Page-level text extractions:
========

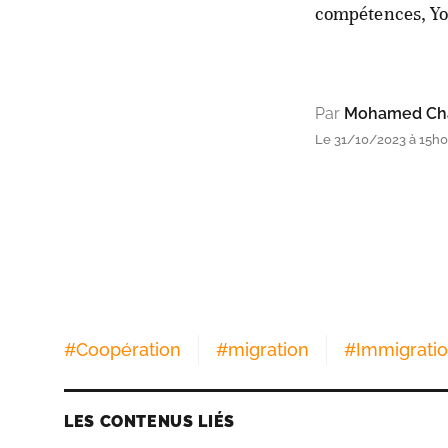
compétences, Yo
Par
Mohamed Cha
Le 31/10/2023 à 15h
#
Coopération
#
migration
#
Immigratio
LES CONTENUS LIÉS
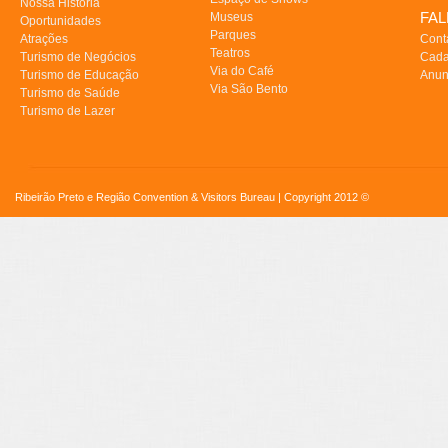
Nossa História
FA
Museus
Oportunidades
Parques
Atrações
Cont
Teatros
Turismo de Negócios
Cada
Via do Café
Turismo de Educação
Anun
Via São Bento
Turismo de Saúde
Turismo de Lazer
Ribeirão Preto e Região Convention & Visitors Bureau | Copyright 2012 ©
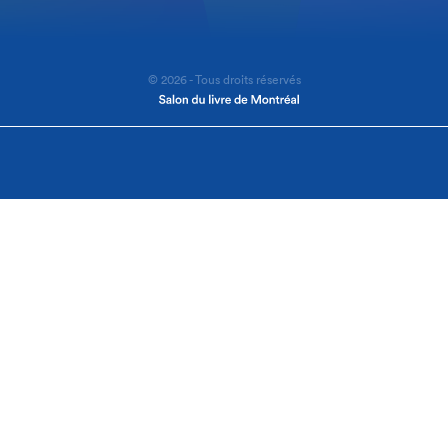
© 2026 - Tous droits réservés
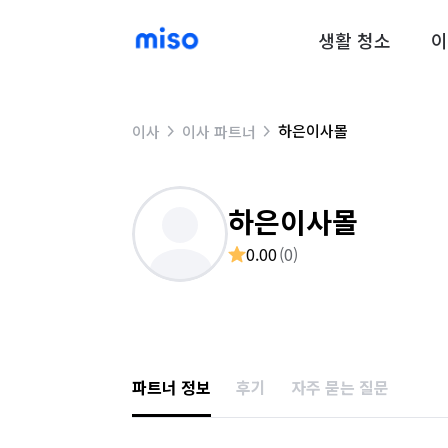
생활 청소
이
하은이사몰
이사
이사 파트너
하은이사몰
0.00
(
0
)
파트너 정보
후기
자주 묻는 질문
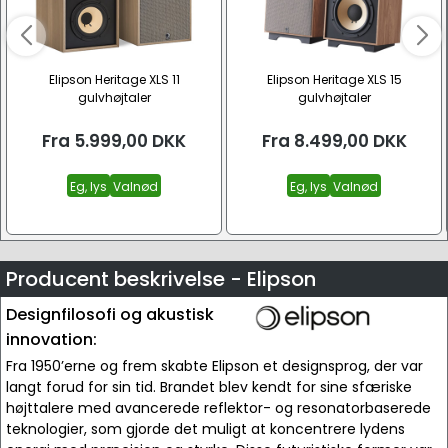
Elipson Heritage XLS 11
Elipson Heritage XLS 15
gulvhøjtaler
gulvhøjtaler
Fra
5.999,00
DKK
Fra
8.499,00
DKK
Eg, lys
Valnød
Eg, lys
Valnød
Producent beskrivelse - Elipson
Designfilosofi og akustisk
innovation:
Fra 1950’erne og frem skabte Elipson et designsprog, der var
langt forud for sin tid. Brandet blev kendt for sine sfæriske
højttalere med avancerede reflektor- og resonatorbaserede
teknologier, som gjorde det muligt at koncentrere lydens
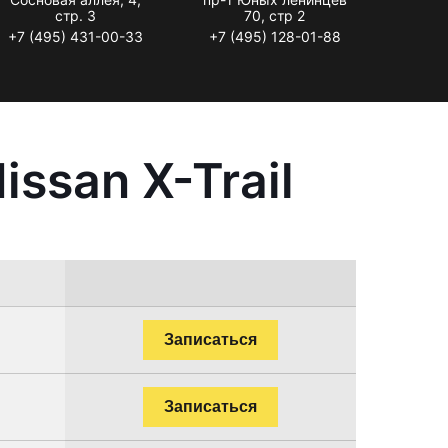
стр. 3
70, стр 2
+7 (495) 431-00-33
+7 (495) 128-01-88
ssan X-Trail
Записаться
Записаться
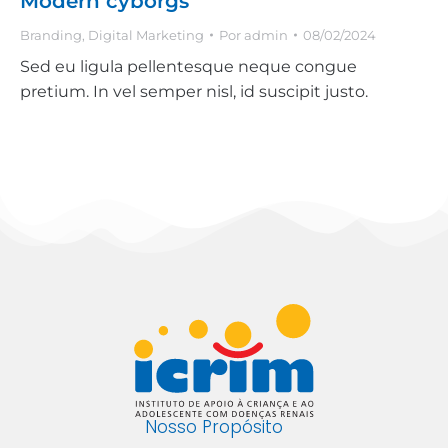
Modern cyborgs
Branding
,
Digital Marketing
Por
admin
08/02/2024
Sed eu ligula pellentesque neque congue
pretium. In vel semper nisl, id suscipit justo.
Nosso Propósito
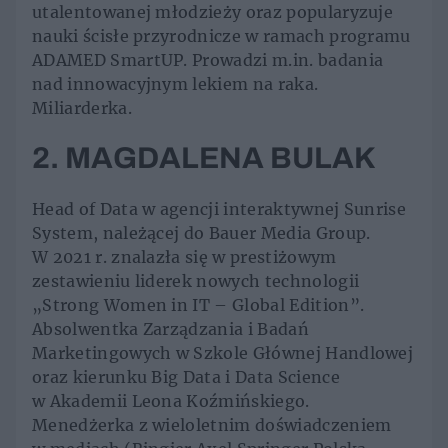
utalentowanej młodzieży oraz popularyzuje
nauki ścisłe przyrodnicze w ramach programu
ADAMED SmartUP. Prowadzi m.in. badania
nad innowacyjnym lekiem na raka.
Miliarderka.
2. MAGDALENA BULAK
Head of Data w agencji interaktywnej Sunrise
System, należącej do Bauer Media Group.
W 2021 r. znalazła się w prestiżowym
zestawieniu liderek nowych technologii
„Strong Women in IT – Global Edition”.
Absolwentka Zarządzania i Badań
Marketingowych w Szkole Głównej Handlowej
oraz kierunku Big Data i Data Science
w Akademii Leona Koźmińskiego.
Menedżerka z wieloletnim doświadczeniem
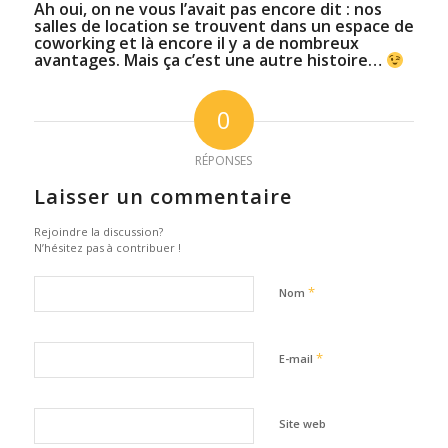
Ah oui, on ne vous l’avait pas encore dit : nos
salles de location se trouvent dans un
espace de
coworking
et là encore il y a de nombreux
avantages. Mais ça c’est une autre histoire…
0
RÉPONSES
Laisser un commentaire
Rejoindre la discussion?
N’hésitez pas à contribuer !
*
Nom
*
E-mail
Site web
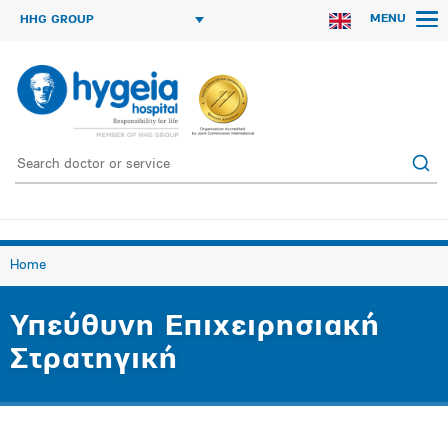
MENU
HHG GROUP
Home
Υπεύθυνη Επιχειρησιακή
Στρατηγική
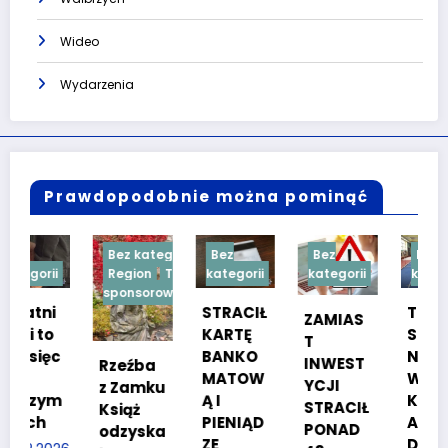
Wideo
Wydarzenia
Prawdopodobnie można pominąć
Bez kategorii
Bez
Bez
Bez
Region
Treść
kategorii
kategorii
kategorii
sponsorowana
STRACIŁ
TESTY
ZAMIAS
KARTĘ
SPRAW
T
BANKO
NOŚCIO
INWEST
Rzeźba
MATOW
WE DLA
YCJI
z Zamku
m
Ą I
KANDYD
STRACIŁ
Książ
PIENIĄD
ATÓW
PONAD
odzyska
ZE
DO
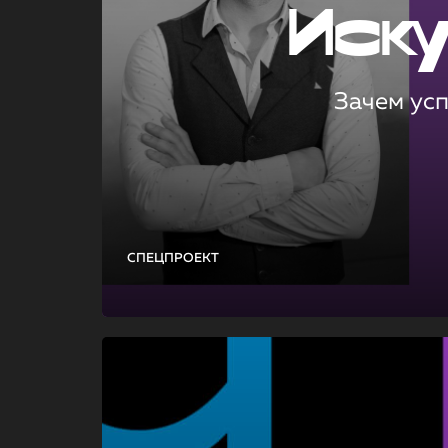
Иск
Зачем ус
СПЕЦПРОЕКТ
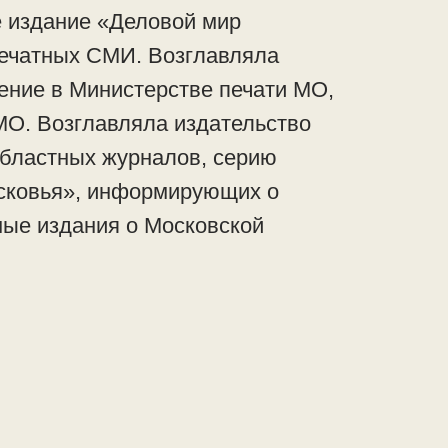
 издание «Деловой мир
печатных СМИ. Возглавляла
ние в Министерстве печати МО,
МО. Возглавляла издательство
областных журналов, серию
сковья», информирующих о
ные издания о Московской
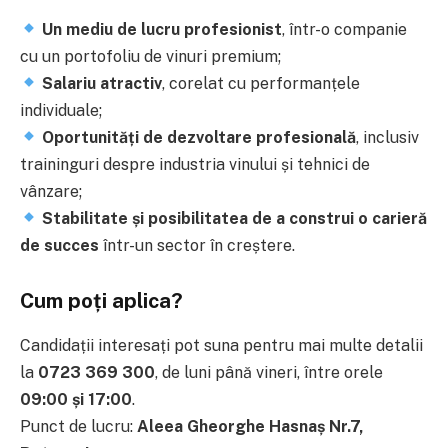
Un mediu de lucru profesionist
, într-o companie
cu un portofoliu de vinuri premium;
Salariu atractiv
, corelat cu performanțele
individuale;
Oportunități de dezvoltare profesională
, inclusiv
traininguri despre industria vinului și tehnici de
vânzare;
Stabilitate și posibilitatea de a construi o carieră
de succes
într-un sector în creștere.
Cum poți aplica?
Candidații interesați pot suna pentru mai multe detalii
la
0723 369 300
, de luni până vineri, între orele
09:00 și 17:00
.
Punct de lucru:
Aleea Gheorghe Hasnaș Nr.7,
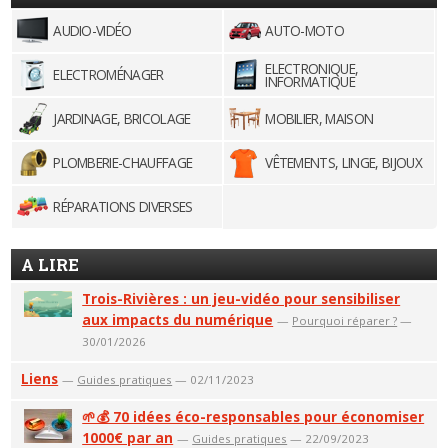
AUDIO-VIDÉO
AUTO-MOTO
ELECTRONIQUE,
ELECTROMÉNAGER
INFORMATIQUE
JARDINAGE, BRICOLAGE
MOBILIER, MAISON
PLOMBERIE-CHAUFFAGE
VÊTEMENTS, LINGE, BIJOUX
RÉPARATIONS DIVERSES
A LIRE
Trois-Rivières : un jeu-vidéo pour sensibiliser
aux impacts du numérique
—
Pourquoi réparer ?
—
30/01/2026
Liens
—
Guides pratiques
— 02/11/2023
🌱💰 70 idées éco-responsables pour économiser
1000€ par an
—
Guides pratiques
— 22/09/2023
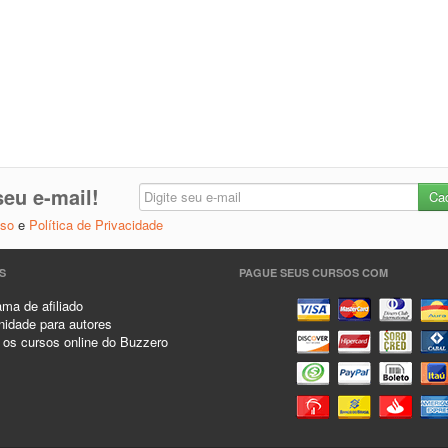
eu e-mail!
Uso
e
Política de Privacidade
S
PAGUE SEUS CURSOS COM
ma de afiliado
idade para autores
 os cursos online do Buzzero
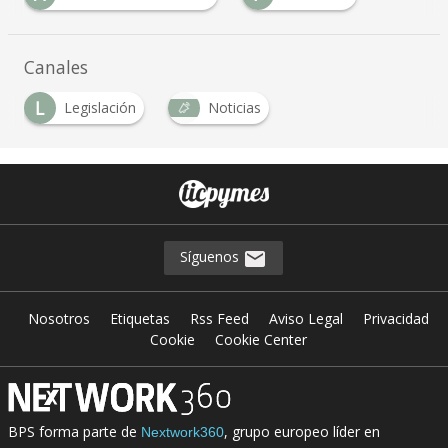
Canales
L
Legislación
Noticias
Síguenos
Nosotros
Etiquetas
Rss Feed
Aviso Legal
Privacidad
Cookie
Cookie Center
BPS forma parte de
, grupo europeo líder en
Nextwork360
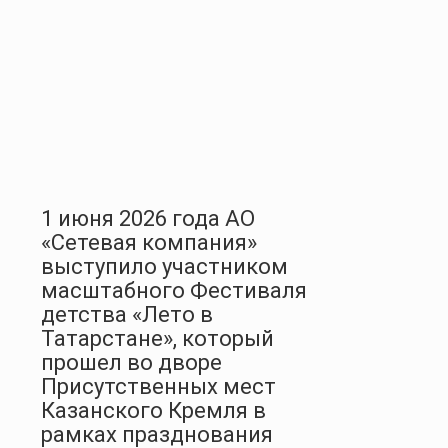
1 июня 2026 года АО
«Сетевая компания»
выступило участником
масштабного Фестиваля
детства «Лето в
Татарстане», который
прошел во дворе
Присутственных мест
Казанского Кремля в
рамках празднования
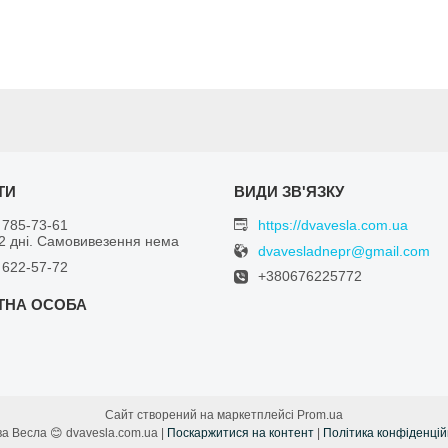
 785-73-61
https://dvavesla.com.ua
 2 дні. Самовивезення нема
dvavesladnepr@gmail.com
 622-57-72
+380676225772
Сайт створений на маркетплейсі
Prom.ua
😊 Два Весла 😊 dvavesla.com.ua |
Поскаржитися на контент
|
Політика конфіденцій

========

WHAT YOU ARE ASKED TO DO:
For this exercise, reproduce exactly the lines of the records above from the one with "BPS forma parte de" up to and including the one with "Сайт створений на маркетплейсі", without pictures.

EXPECTED ANSWER:
BPS forma parte de
, grupo europeo líder en
Nextwork360
1 июня 2026 года АО
«Сетевая компания»
выступило участником
масштабного Фестиваля
детства «Лето в
Татарстане», который
прошел во дворе
Присутственных мест
Казанского Кремля в
рамках празднования
 785-73-61
https://dvavesla.com.ua
 2 дні. Самовивезення нема
dvavesladnepr@gmail.com
 622-57-72
+380676225772
Сайт створений на маркетплейсі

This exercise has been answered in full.